Pour apprivoiser à ce point des êtres libres et naturellement farouches,
il faut une intelligence particulière, une sorte de secret magnétisme
tout exceptionnel. Chacun de nous se consacrerait en vain à cette
éducation, que la mystérieuse fatalité de l'instinct dévoile à cette
jeune fille.
--Oui! oui! s'écria Madeleine, dont les yeux s'enflammèrent comme si
elle eût pu comprendre parfaitement l'argument de Léonce, je défie
bien M. le curé d'apprivoiser seulement une poule dans sa cour, et moi
j'apprivoise les aigles sur la montagne.
--Les aigles, toi? dit le curé piqué au vif de voir Sabina éclater de
rire; je t'en défie bien! Les aigles ne s'apprivoisent point comme
des alouettes. Voilà ce qu'on gagne à de niaises pratiques et à des
prétentions bizarres. On devient menteuse, et c'est ce qui vous arrive,
petite effrontée.
--Ah, pardon, monsieur le curé, dit un jeune chevrier qui s'était
détaché du groupe des enfants, et qui écoutait la conversation des
nobles convives. Depuis quelque temps, Madeleine apprivoise les aigles:
je l'ai vu. Son esprit va toujours en augmentant, et bientôt elle
apprivoisera les ours, j'en suis sûr.
--Non, non, jamais, répondit l'oiselière avec une sorte d'effroi et de
dégoût peinte dans tous ses traits. _Mon esprit ne s'accorde qu'avec ce
qui vole dans l'air._
--Eh bien, que vous disais-je? s'écria Léonce frappé de cette parole.

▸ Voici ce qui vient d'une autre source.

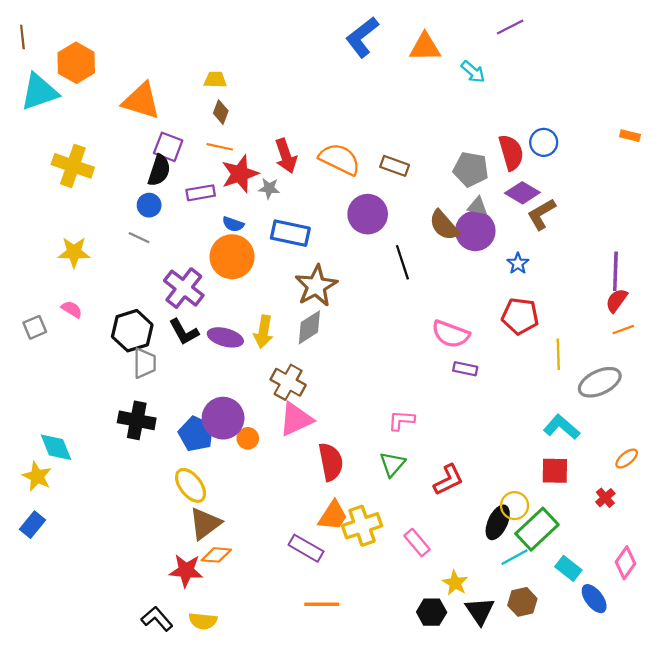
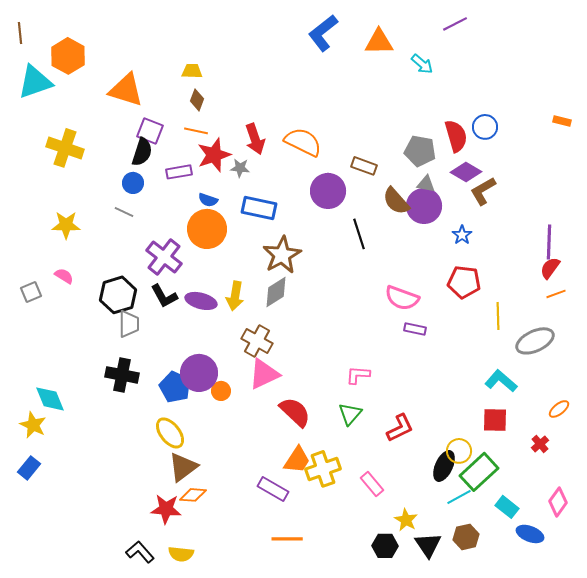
brown rectangle: (395, 166) -> (364, 166), moved
red semicircle: (331, 462) -> (295, 412), turned -36
blue ellipse: (594, 599) -> (530, 534), turned -32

Elle sent, bien qu'elle ne puisse en rendre compte ni aux autres, ni
à elle-même, que d'indéfinissables affinités donnent de l'attrait à
certains êtres pour elle. Ces rapports intimes sont des merveilles à nos
yeux, parce que nous ne pouvons en saisir la loi naturelle, et le monde
des faits physiques est plein de ces miracles qui nous échappent.
Soyez-en certain, monsieur le curé, le diable n'est pour rien dans ces
particularités; c'est Dieu seul qui a le secret de toute énigme et qui
préside à tout mystère.
--A la bonne heure, dit le curé assez satisfait de cette explication.

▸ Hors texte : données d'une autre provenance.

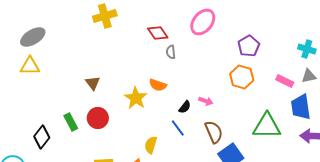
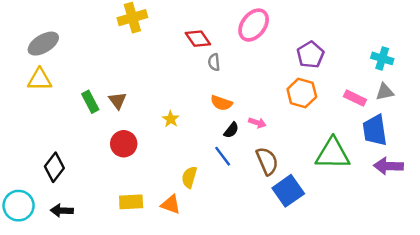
orange semicircle: (158, 85) -> (221, 103), moved
yellow star: (136, 98) -> (171, 119), size x0.6
green rectangle: (71, 122) -> (90, 102), moved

A votre sens, il y aurait donc des rapports inconnus entre certaines
organisations différentes? Peut-être que celle petite exhale une odeur
d'oiseau perceptible seulement à l'odorat subtil de ces volatiles?
--Ce qu'il y a de certain, dit Sabina en riant, c'est qu'elle a un
profil d'oiseau. Son petit nez recourbé, ses yeux vifs et saillants, ses
paupières mobiles et pâles, joignez à cela sa légèreté, ses bras agiles
comme des ailes, ses jambes fines et fermes comme des pattes d'oiseau,
et vous verrez qu'elle ressemble à un aiglon.
--Comme il vous plaira, dit Madeleine, qui paraissait être douée d'une
rapide intelligence et comprendre tout ce qui se disait sur son compte.
Mais, outre le don de me faire aimer, j'ai aussi celui de faire
comprendre; j'ai la science, et je défie les autres de découvrir ce que
je sais. Qui de vous dira à quelle heure on peut se faire obéir et à
quelle heure on ne le peut pas? quel cri peut être entendu de bien loin?
en quels endroits il faut se mettre? quelles influences il faut écarter?
quel temps est propice? Ah! monsieur le curé, si vous saviez persuader
les gens comme je sais attirer les bêtes, votre église serait plus riche
et vos saints mieux fêtés.
--Elle a de l'esprit, dit le curé bourru, qui était au fond un bourru
bienfaisant et enjoué, surtout _après boire;_ mais c'est un esprit
diabolique, et il faudra, quelque jour, que je l'exorcise. En attendant,
Madelon, fais venir tes aigles.
--Et où les prendrai-je à cette heure? répondit-elle avec malice.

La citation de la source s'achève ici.